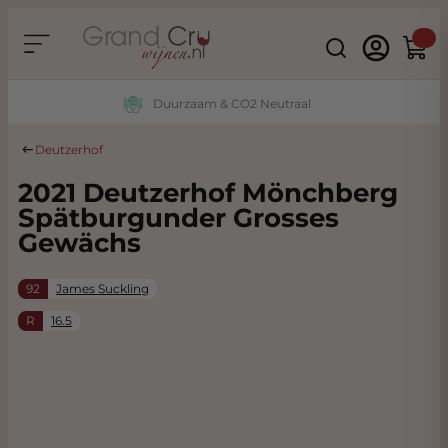
Ga naar de inhoud
Search
Winke
Duurzaam & CO2 Neutraal
Deutzerhof
2021 Deutzerhof Mönchberg
Spätburgunder Grosses
Gewächs
92
James Suckling
R
16.5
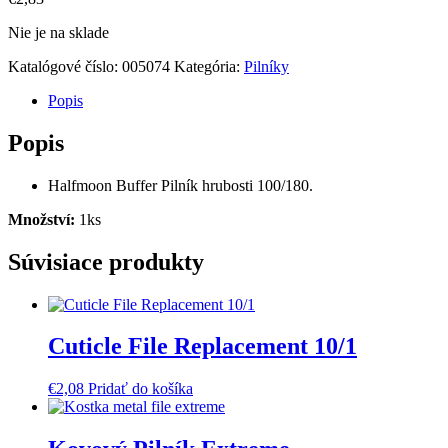
Nie je na sklade
Katalógové číslo:
005074
Kategória:
Pilníky
Popis
Popis
Halfmoon Buffer Pilník hrubosti 100/180.
Množství:
1ks
Súvisiace produkty
Cuticle File Replacement 10/1
€
2,08
Pridať do košíka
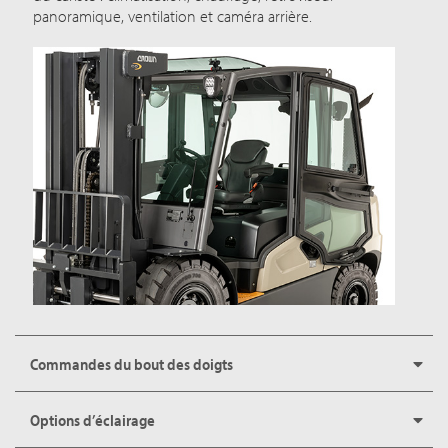
panoramique, ventilation et caméra arrière.
Commandes du bout des doigts
Options d’éclairage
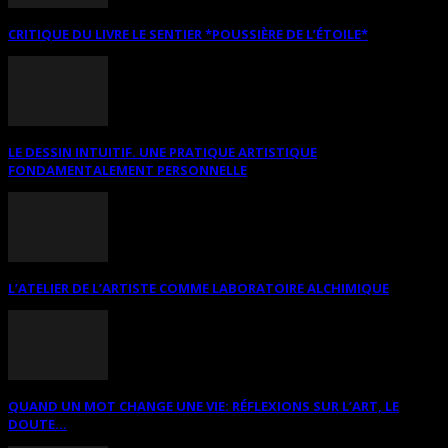
CRITIQUE DU LIVRE LE SENTIER *POUSSIÈRE DE L’ÉTOILE*
LE DESSIN INTUITIF. UNE PRATIQUE ARTISTIQUE
FONDAMENTALEMENT PERSONNELLE
L’ATELIER DE L’ARTISTE COMME LABORATOIRE ALCHIMIQUE
QUAND UN MOT CHANGE UNE VIE: RÉFLEXIONS SUR L’ART, LE
DOUTE...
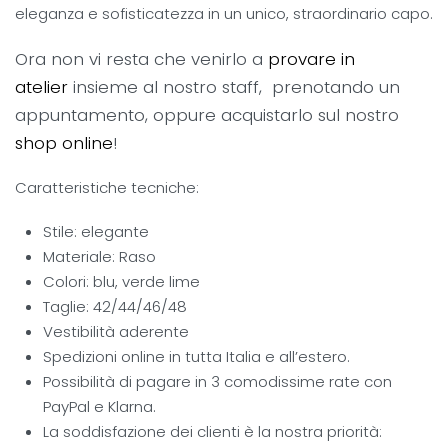
eleganza e sofisticatezza in un unico, straordinario capo.
Ora non vi resta che venirlo a
provare in
atelier
insieme al nostro staff, prenotando un
appuntamento, oppure acquistarlo sul nostro
shop online
!
Caratteristiche tecniche:
Stile: elegante
Materiale: Raso
Colori: blu, verde lime
Taglie: 42/44/46/48
Vestibilità aderente
Spedizioni online in tutta Italia e all’estero.
Possibilità di pagare in 3 comodissime rate con
PayPal e Klarna.
La soddisfazione dei clienti è la nostra priorità:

····················

## TASK PROMPT
Please show every line of the records that holds the word "online".

## RESULT
shop online
Spedizioni online in tutta Italia e all’estero.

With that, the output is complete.